Hunting Typo Squatters

Posted May 15, 2023 by Adam Cole ‐ 4 min read

The Threat

In early May 2023, Checkmarx published a report detailing a subtle form of typosquatting in Node Package Manager (NPM). Typosquatting is a practice where cybercriminals copy legitimate web domains or package names using subtle misspellings, homoglyphs, or other misdirections. In the report, Checkmarx shows how attackers can mimic legitimate NPM packages by merely changing the capital letters in their titles to lower case. This opened a door for organizations to inadvertently download malicious packages, posing significant threats to enterprise security.

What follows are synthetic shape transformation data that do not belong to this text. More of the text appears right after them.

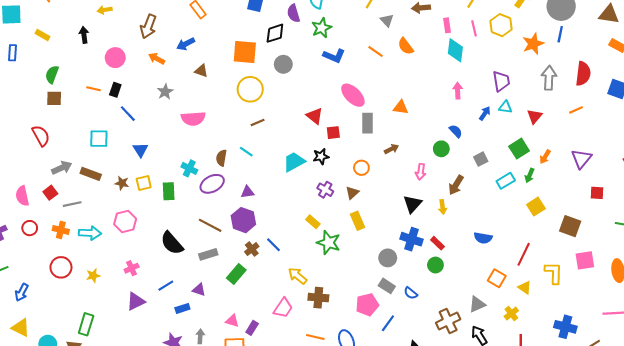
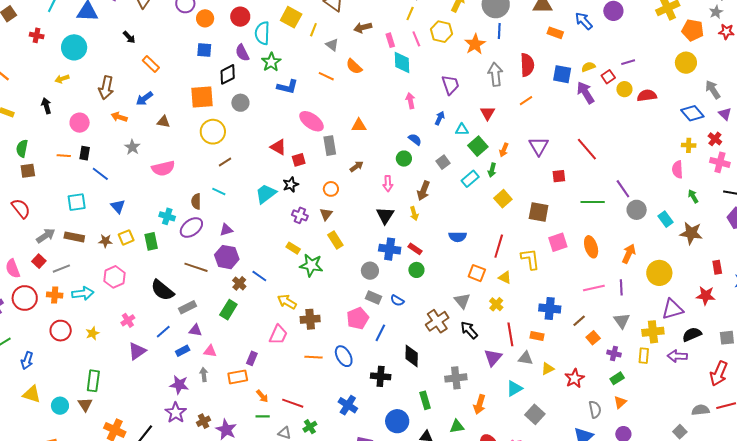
cyan triangle: (505, 107) -> (462, 130), moved
red circle: (30, 228) -> (25, 298), size x1.6
gray rectangle: (208, 254) -> (187, 307), moved
gray triangle: (477, 304) -> (462, 301), turned -36
pink triangle: (232, 321) -> (210, 351), moved

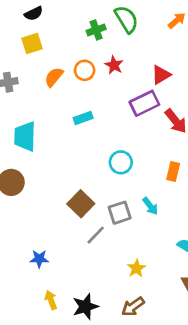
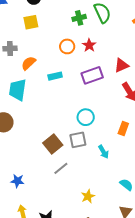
red triangle: (161, 75) -> (122, 65), moved
orange semicircle: (54, 77) -> (29, 63), moved
purple rectangle: (144, 103) -> (92, 75), moved
cyan rectangle: (83, 118) -> (55, 76), moved
gray square: (120, 213) -> (78, 140), moved

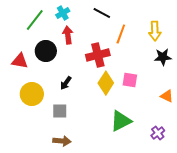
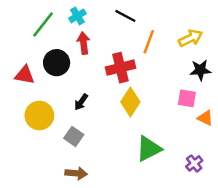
yellow arrow: (155, 31) -> (191, 38), turned -114
pink square: (130, 80) -> (187, 98), moved
gray square: (60, 111) -> (74, 136), turned 35

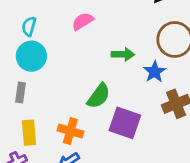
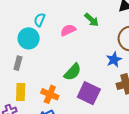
pink semicircle: (83, 21) -> (68, 30), moved
cyan semicircle: (29, 26) -> (39, 20), moved
green arrow: (123, 54) -> (92, 20), moved, turned 35

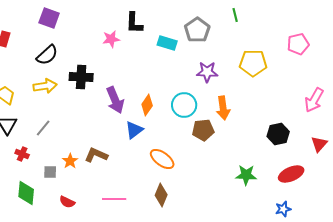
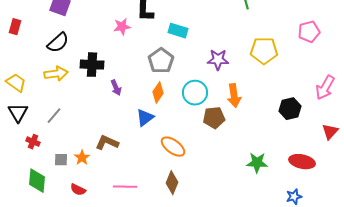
gray pentagon: (197, 30) -> (161, 61), moved
purple arrow: (115, 100) -> (116, 88), moved, size x0.6
black hexagon: (278, 134) -> (290, 109), moved
orange star: (70, 161) -> (82, 158), moved
red ellipse: (291, 174) -> (302, 162), turned 35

The NPM registry patched this vulnerability recently, but organizations need to be aware of any malicious packages that they may have downloaded prior to the change. As Yehuda Gelb, a security researcher at Checkmarx, highlights, “it’s essential to verify the names of the packages that you’re installing and have robust security systems in place”.

Hunting Process

To investigate the impact of this bug on our own repositories, we employed GitHub’s new Export SBOM function, which allows anyone with read access to a GitHub repository to generate an NTIA compliant Software Bill of Materials (SBOM) with a single click. The resulting JSON file saves project dependencies and metadata, such as versions and licenses, in the industry-standard SPDX format. This new self-service capability is part of GitHub’s supply chain security solution and is free for all cloud repositories on GitHub.

Our goal was to identify if any of our repositories had dependencies on packages with capital letters and if they had an all lower-case equivalent, implying we were affected by the bug. The hunting process was twofold:

  • Initially, we crafted a script to fetch the Software Bill of Materials (SBOM) for each repository leveraging the Export SBOM function provided by GitHub’s API. Here’s a generalized view of how it looked in code:
import requests
import json

# Github token for authentication
headers = {'Authorization': 'Token YOUR_GITHUB_TOKEN'}

def fetch_sbom(repo):
    # API endpoint for Export SBOM function
    url = f"https://api.github.com/repos/{repo}/generate_sbom"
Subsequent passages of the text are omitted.